To my feeble stereotype-laden mind, the things ladies of a mature persuasion enjoy are card games, puzzles and anything with a minor gambling feel without actually risking anything, and there’s not much out there that fits that description.
Puzzle Poker is a card based puzzle game that uses the hands of poker, which means anyone that’s managed to see a televised World Series of Poker tournament will instantly understand what I am talking about. With 25 cards laid out into a 5×5 grid, players must move the cards (in a sliding manner only, no lifting cards off the table here) to form poker hands going in rows or columns against the clock. The higher the poker hand, the more chips you can get when you cash your cards. For people that do not have a clue what hand beats whatever hand, the hand order can be displayed to check their values, and your possible score for each row or column is updated every time you slide some cards, which means that over time players will gather what the best hands and strategies are. Heck, for those that don’t even look at the stats board during play, large bars hover over the card lines when there’s a scoring hand, the more red the better.

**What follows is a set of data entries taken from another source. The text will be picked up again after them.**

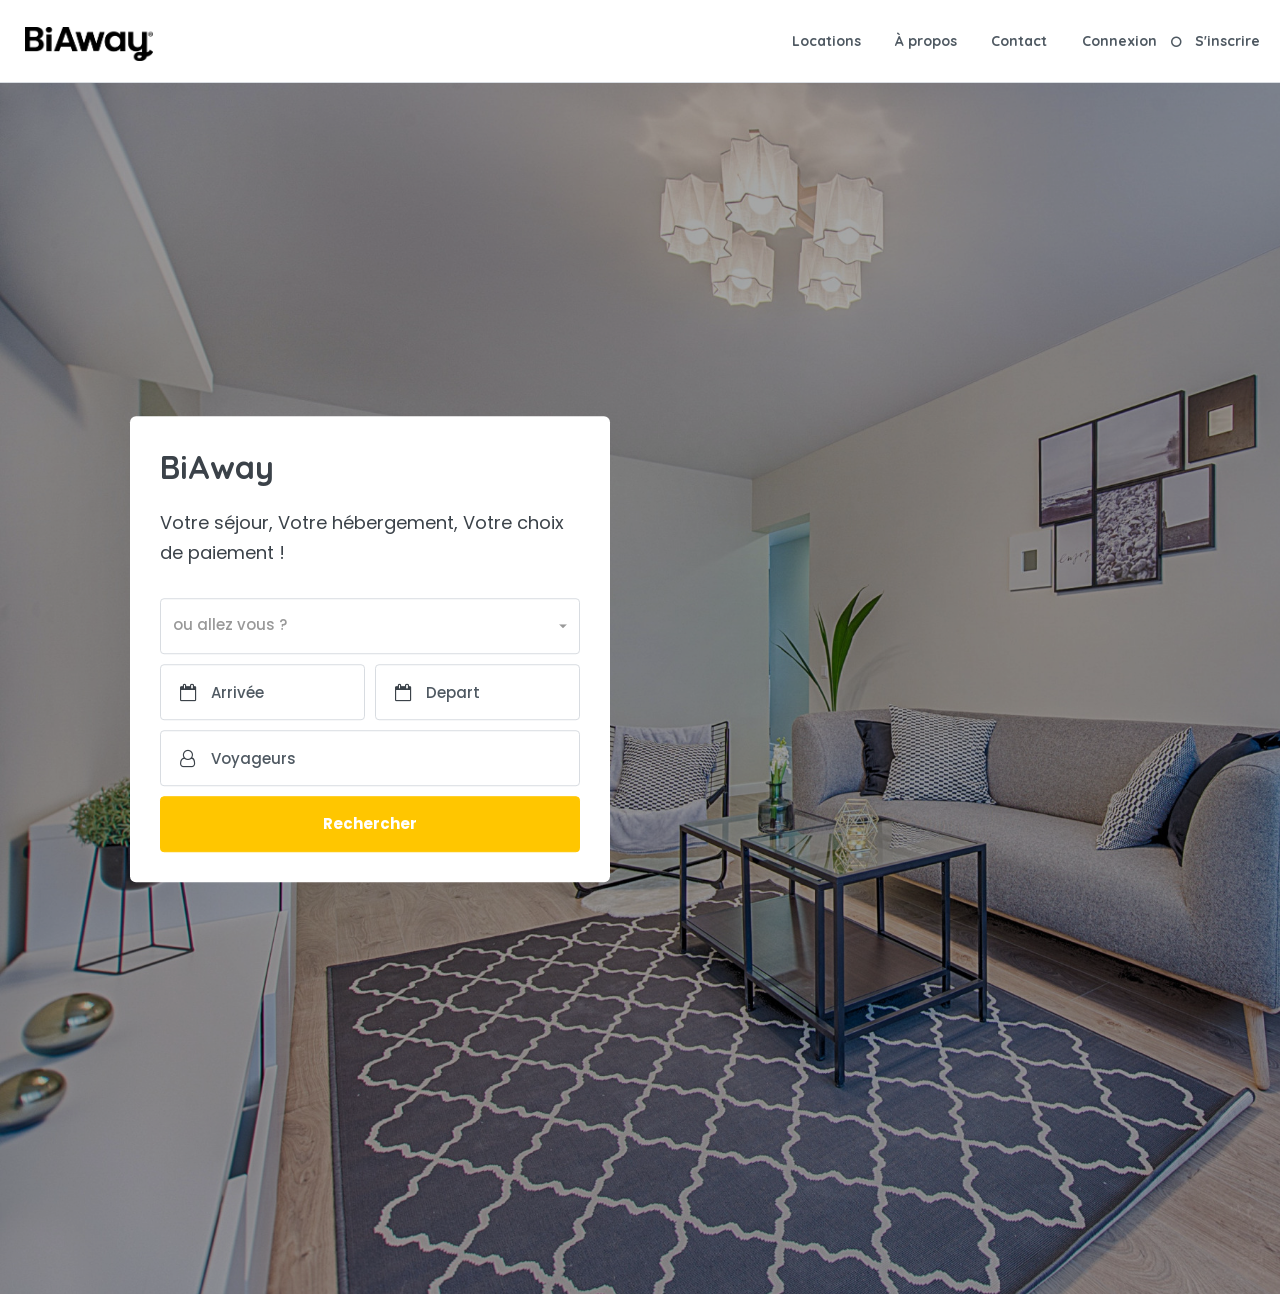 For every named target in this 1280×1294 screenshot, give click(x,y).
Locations (826, 41)
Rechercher (370, 824)
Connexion (1119, 41)
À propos (926, 41)
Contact (1019, 41)
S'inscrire (1227, 41)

In the Casual and Advanced modes, you get a time bonus depending on how early you finish the hand, but it does allow an element of risk. Is it better to cash now and get a larger time bonus, or to persevere and get better hands on the table but get a lower bonus. In Unlimited mode, you do not have this question to think about, but it does give you a chance to try and get the highest possible poker hands in a more relaxed way.

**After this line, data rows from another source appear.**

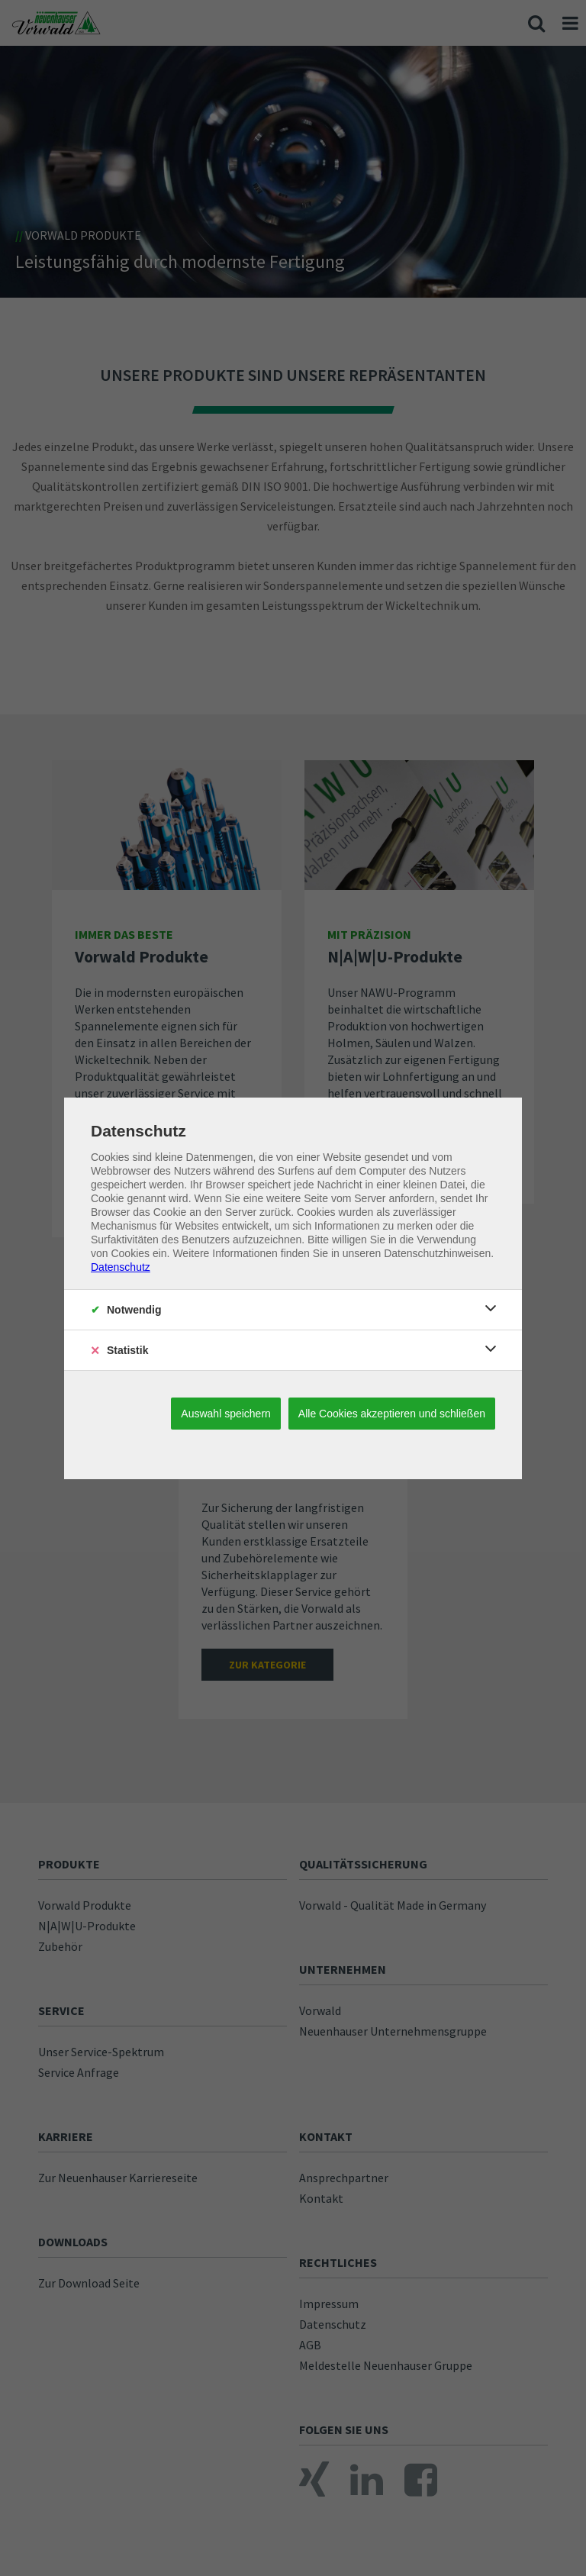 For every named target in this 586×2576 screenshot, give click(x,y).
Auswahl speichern (226, 1413)
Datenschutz (120, 1267)
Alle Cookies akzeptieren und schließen (391, 1413) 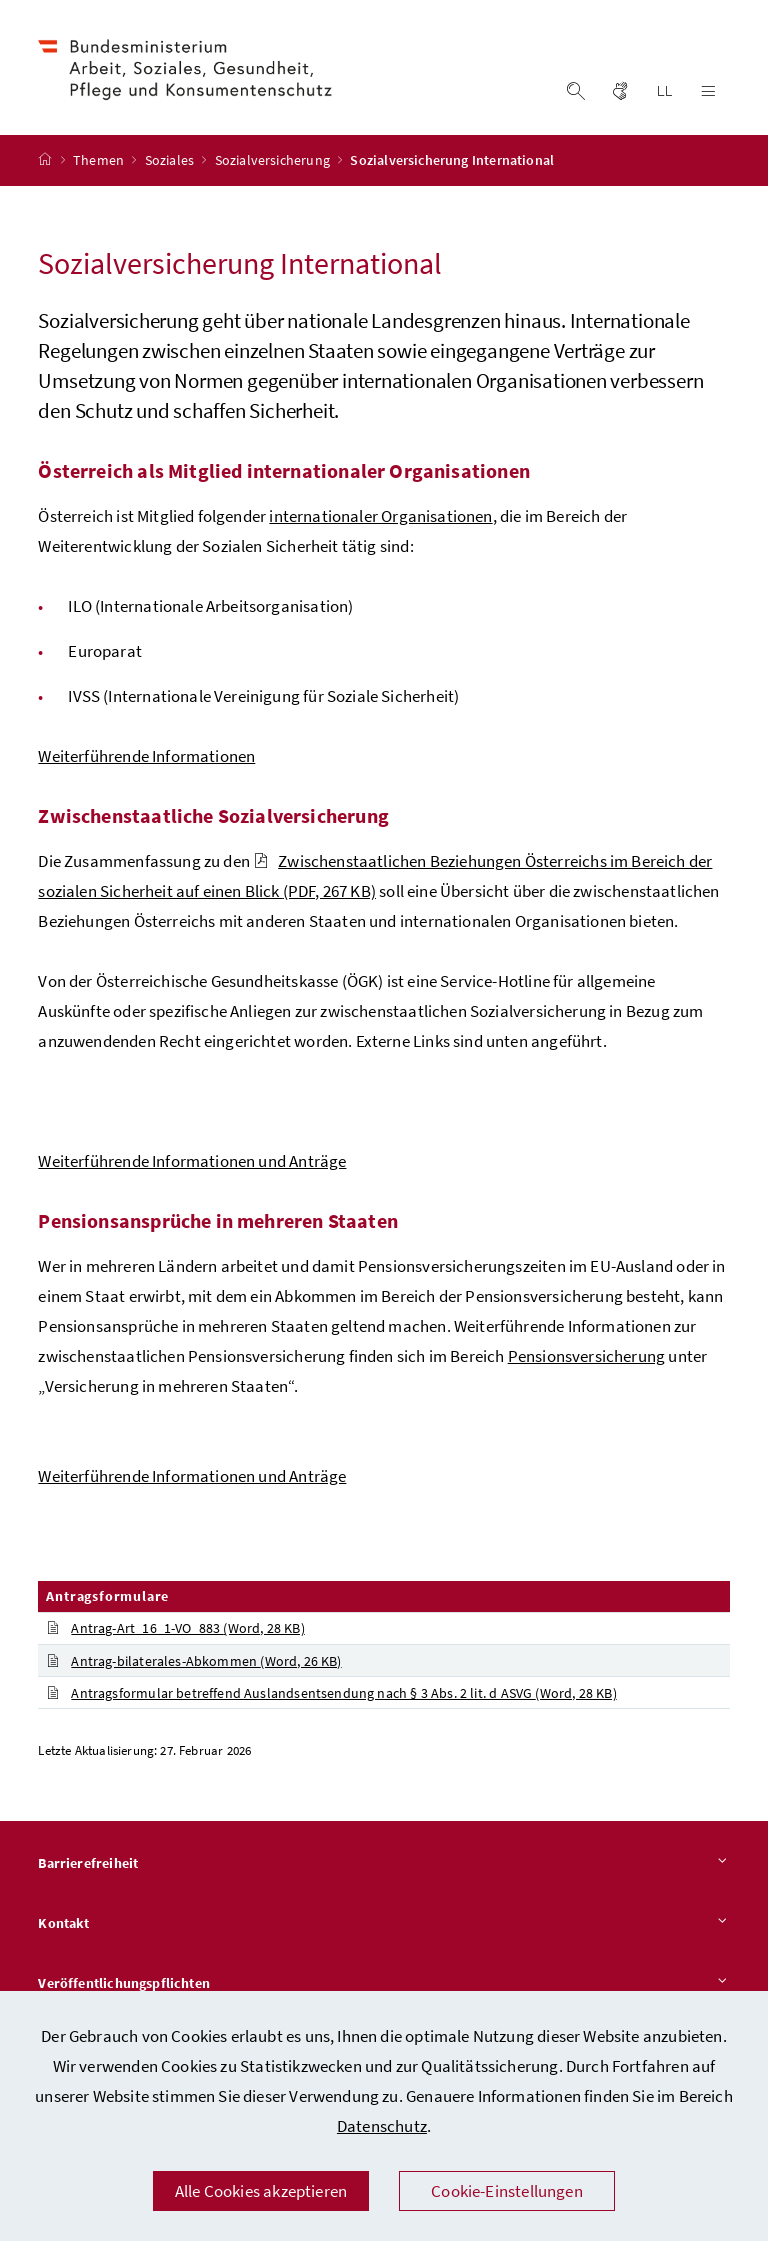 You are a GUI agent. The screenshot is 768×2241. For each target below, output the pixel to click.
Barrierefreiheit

In all modes, you have a target to reach in terms of chips that you must reach within a certain number of hands, earlier completion garners a large bonus as you would expect.
Obviously it’s a single player game, but there is an element of competitiveness from the Clubhouse feature (Puzzle Poker’s way of managing groups of people. Think of it like joining a clan. A very relaxed clan, with cushions and knitted jumpers…), where your scores are uploaded to a central scoreboard, allowing you to compare your highest hands against other people, be it worldwide or just against those in the Clubhouse you belong to. It does give you an incentive to play more, for me it’s because I don’t want to have a lower score than my own mother.

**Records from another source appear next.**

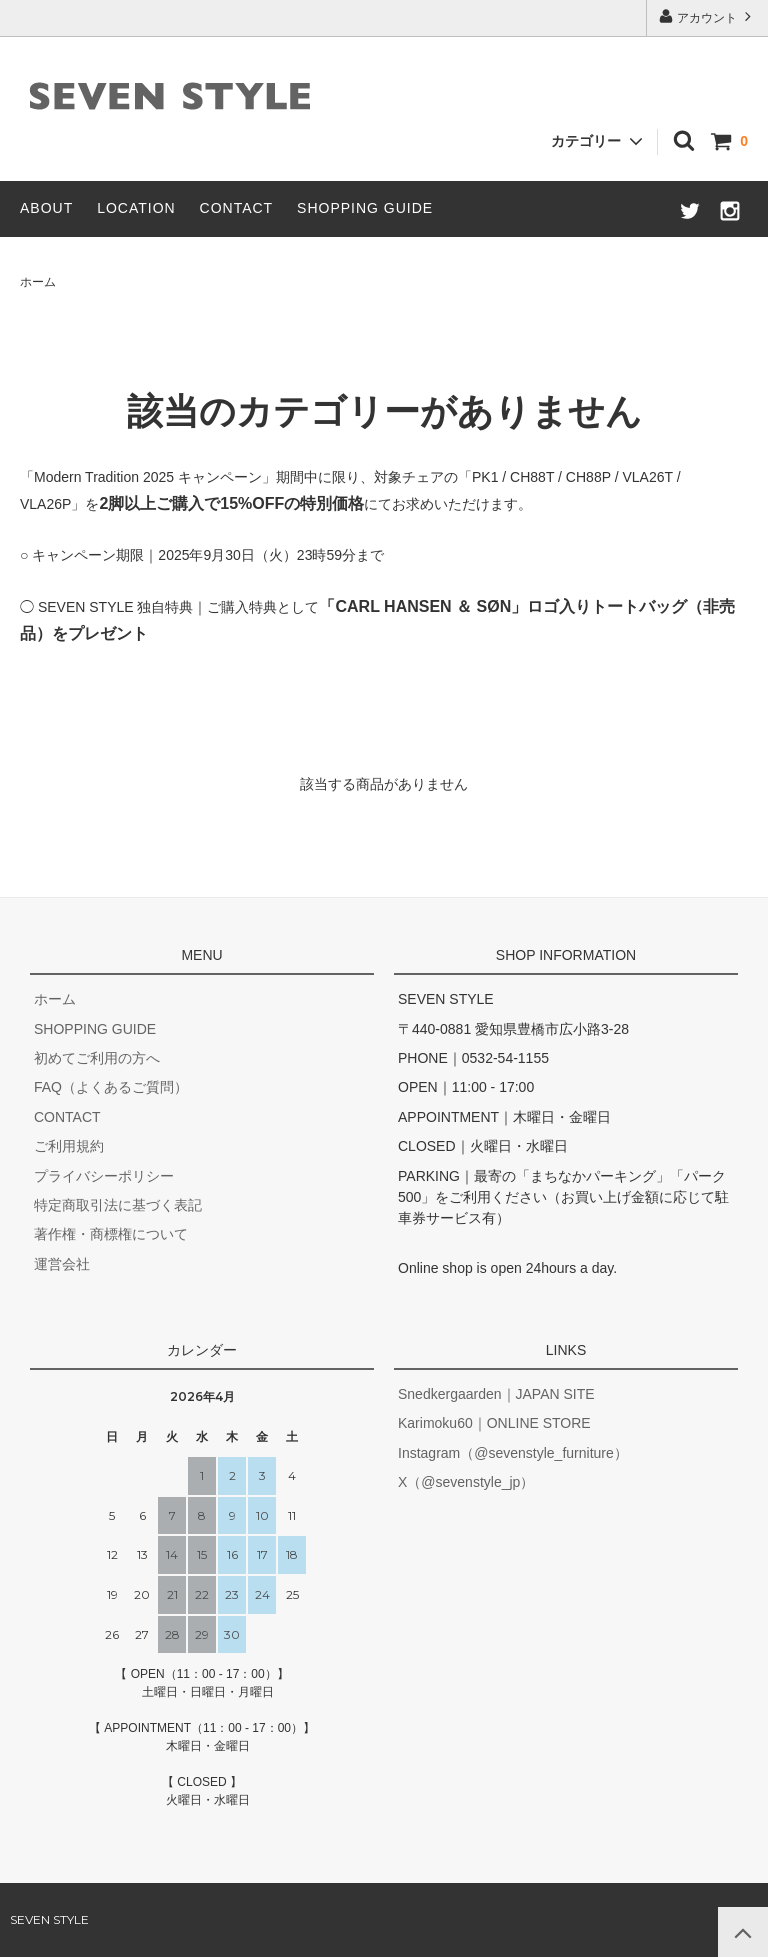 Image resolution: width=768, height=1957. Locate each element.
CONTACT (237, 208)
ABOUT (46, 208)
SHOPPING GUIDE (365, 208)
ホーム (38, 282)
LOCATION (136, 208)
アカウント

There are a few small problems though, such as the fact that I can only join 1 clubhouse (I may want multiple clubhouses, so my aforementioned mother doesn’t have to see that I’m playing against other people). Checking the web-based stats, I can see my own stats on the top 100 players page, the clubhouse page, but when I click on my own name, I end up on a page which is "tbd" (To be determined), which shows it as a work in progress but could be promising. It would be interesting to see what extra clubhouse features get added once there’s more people playing the game.
Generally, I find Puzzle Poker to be a highly addictive game that has managed to take away too much of my time for it to be healthy, and it has become possibly my mother’s favourite game at the moment. Partly because she’s as addicted to it as I am, partly because she doesn’t have to worry about headshots.